Aggregate functions operate on a set of values to compute a single result. Please refer to PostgreSQL for usage of standard SQL functions.
approx_distinct(x) -> uint64 returns the approximate number (HyperLogLog) of distinct input values
approx_median(x) -> x returns the approximate median of input values. it is an alias of approx_percentile_cont(x, 0.5).
approx_percentile_cont(x, p) -> x return the approximate percentile (TDigest) of input values, where p is a float64 between 0 and 1 (inclusive).
It supports raw data as input and build Tdigest sketches during query time, and is approximately equal to approx_percentile_cont_with_weight(x, 1, p).
approx_percentile_cont(x, p, n) -> x return the approximate percentile (TDigest) of input values, where p is a float64 between 0 and 1 (inclusive),
and n (default 100) is the number of centroids in Tdigest which means that if there are n or fewer unique values in x, you can expect an exact result.
A higher value of n results in a more accurate approximation and the cost of higher memory usage.

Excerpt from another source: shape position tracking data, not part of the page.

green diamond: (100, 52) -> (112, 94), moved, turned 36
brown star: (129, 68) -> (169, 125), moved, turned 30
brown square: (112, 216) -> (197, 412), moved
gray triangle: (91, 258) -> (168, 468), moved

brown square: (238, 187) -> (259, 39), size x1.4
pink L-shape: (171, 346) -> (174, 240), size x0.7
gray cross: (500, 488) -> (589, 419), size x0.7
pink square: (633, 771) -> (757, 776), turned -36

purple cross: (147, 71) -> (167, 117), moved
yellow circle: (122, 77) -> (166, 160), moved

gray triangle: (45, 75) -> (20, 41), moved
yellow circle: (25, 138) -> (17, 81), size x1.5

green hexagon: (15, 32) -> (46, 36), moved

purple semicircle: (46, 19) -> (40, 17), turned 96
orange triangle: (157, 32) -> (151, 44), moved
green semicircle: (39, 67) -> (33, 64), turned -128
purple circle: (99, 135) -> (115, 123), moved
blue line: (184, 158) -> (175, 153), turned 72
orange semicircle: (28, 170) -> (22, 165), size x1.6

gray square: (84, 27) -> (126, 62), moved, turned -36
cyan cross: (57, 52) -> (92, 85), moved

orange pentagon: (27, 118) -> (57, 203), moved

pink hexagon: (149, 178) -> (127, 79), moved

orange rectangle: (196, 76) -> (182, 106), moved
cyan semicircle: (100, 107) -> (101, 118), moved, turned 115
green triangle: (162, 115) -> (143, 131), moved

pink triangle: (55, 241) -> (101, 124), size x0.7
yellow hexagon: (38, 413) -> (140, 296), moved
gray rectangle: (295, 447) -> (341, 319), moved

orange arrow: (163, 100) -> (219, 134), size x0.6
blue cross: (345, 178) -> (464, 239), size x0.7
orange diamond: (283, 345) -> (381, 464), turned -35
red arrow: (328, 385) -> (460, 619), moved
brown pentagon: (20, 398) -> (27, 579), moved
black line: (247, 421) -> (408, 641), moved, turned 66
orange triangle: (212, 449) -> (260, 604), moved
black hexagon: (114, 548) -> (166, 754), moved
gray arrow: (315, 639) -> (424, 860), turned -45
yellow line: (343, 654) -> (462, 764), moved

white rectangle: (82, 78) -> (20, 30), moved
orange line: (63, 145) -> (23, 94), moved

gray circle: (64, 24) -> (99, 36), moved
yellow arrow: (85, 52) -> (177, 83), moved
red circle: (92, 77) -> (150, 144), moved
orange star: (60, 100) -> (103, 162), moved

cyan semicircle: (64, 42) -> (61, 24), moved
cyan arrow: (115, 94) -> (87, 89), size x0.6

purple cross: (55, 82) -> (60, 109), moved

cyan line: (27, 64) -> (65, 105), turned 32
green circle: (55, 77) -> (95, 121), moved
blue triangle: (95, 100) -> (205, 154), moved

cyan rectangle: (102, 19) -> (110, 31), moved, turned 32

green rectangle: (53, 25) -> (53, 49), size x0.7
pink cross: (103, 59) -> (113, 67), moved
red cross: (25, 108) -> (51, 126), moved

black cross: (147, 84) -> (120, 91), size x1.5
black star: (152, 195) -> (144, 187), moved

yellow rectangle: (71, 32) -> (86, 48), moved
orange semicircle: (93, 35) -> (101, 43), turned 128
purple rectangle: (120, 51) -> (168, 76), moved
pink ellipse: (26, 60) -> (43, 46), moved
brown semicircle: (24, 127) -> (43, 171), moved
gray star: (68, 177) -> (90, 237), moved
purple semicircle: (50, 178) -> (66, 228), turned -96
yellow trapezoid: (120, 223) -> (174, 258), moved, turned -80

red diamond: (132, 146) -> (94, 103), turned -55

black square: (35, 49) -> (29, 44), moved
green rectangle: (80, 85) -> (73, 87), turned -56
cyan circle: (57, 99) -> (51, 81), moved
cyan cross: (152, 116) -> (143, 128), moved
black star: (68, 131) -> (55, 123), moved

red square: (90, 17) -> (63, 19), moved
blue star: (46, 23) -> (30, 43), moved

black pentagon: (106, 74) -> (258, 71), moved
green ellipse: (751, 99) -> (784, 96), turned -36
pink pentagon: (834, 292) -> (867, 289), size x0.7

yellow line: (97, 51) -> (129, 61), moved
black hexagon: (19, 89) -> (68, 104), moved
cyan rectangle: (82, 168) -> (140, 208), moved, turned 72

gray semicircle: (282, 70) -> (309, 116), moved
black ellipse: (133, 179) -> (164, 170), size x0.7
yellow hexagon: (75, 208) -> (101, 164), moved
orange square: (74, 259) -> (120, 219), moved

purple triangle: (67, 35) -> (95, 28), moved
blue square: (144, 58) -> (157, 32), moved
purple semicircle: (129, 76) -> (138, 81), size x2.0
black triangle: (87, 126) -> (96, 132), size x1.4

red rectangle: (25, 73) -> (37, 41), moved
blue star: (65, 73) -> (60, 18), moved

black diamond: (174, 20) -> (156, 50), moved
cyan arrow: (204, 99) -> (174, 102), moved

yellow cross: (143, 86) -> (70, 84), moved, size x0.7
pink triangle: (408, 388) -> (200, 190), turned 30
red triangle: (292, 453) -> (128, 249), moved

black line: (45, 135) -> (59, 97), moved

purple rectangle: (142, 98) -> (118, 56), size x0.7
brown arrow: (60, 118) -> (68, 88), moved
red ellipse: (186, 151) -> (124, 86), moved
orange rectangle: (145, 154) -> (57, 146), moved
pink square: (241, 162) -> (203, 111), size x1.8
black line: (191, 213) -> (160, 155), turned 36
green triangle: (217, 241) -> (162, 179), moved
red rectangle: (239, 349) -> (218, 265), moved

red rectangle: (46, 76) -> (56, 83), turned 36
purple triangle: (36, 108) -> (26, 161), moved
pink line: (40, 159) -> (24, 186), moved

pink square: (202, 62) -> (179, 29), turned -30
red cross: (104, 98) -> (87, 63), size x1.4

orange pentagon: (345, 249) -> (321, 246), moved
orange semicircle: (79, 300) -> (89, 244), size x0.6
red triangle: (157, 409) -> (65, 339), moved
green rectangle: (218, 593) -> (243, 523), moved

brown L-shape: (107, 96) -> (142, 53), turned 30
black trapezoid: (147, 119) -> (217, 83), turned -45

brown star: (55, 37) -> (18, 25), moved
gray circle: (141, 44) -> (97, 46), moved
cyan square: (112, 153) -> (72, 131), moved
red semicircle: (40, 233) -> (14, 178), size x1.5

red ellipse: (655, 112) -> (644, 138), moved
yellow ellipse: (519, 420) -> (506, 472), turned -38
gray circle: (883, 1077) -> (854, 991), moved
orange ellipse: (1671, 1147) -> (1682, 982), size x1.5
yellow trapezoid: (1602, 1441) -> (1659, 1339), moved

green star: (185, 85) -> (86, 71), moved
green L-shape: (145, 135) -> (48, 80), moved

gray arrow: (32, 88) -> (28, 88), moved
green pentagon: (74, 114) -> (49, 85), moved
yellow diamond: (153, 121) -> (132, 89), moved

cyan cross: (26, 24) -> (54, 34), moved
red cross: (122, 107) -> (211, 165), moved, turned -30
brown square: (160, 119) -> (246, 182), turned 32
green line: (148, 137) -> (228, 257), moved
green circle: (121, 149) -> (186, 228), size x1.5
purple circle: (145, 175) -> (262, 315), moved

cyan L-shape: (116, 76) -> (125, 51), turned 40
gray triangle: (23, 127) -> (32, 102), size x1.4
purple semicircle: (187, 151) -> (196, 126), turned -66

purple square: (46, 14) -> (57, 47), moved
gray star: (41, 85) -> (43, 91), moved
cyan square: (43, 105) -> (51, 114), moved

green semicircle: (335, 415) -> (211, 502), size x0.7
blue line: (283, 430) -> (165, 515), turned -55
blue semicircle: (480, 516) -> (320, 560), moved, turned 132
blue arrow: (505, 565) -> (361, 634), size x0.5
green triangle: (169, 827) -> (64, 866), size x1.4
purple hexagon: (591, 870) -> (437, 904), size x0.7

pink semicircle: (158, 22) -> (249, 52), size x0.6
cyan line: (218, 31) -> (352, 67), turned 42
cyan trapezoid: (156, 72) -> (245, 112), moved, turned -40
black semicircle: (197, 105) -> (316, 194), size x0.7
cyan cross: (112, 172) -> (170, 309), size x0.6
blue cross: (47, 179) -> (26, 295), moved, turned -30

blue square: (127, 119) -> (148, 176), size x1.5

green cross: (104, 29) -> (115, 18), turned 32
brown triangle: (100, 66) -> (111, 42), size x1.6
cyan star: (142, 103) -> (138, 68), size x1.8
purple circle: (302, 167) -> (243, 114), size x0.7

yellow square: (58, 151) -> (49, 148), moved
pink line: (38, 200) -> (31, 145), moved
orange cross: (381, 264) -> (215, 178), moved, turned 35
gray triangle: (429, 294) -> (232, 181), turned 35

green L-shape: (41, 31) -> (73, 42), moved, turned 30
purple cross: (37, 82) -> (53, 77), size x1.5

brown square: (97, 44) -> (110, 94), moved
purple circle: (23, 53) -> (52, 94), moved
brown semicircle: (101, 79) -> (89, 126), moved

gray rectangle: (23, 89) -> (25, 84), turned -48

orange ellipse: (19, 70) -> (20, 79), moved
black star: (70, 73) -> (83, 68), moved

approx_percentile_cont_with_weight(x, w, p) -> x returns the approximate percentile (TDigest) of input values with weight, where w is weight column expression and p is a float64 between 0 and 1 (inclusive).
It supports raw data as input or pre-aggregated TDigest sketches, then builds or merges Tdigest sketches during query time. TDigest sketches are a list of centroid (x, w), where x stands for mean and w stands for weight.
It is suitable for low latency OLAP system where a streaming compute engine (e.g. Spark Streaming/Flink) pre-aggregates data to a data store, then queries using Datafusion.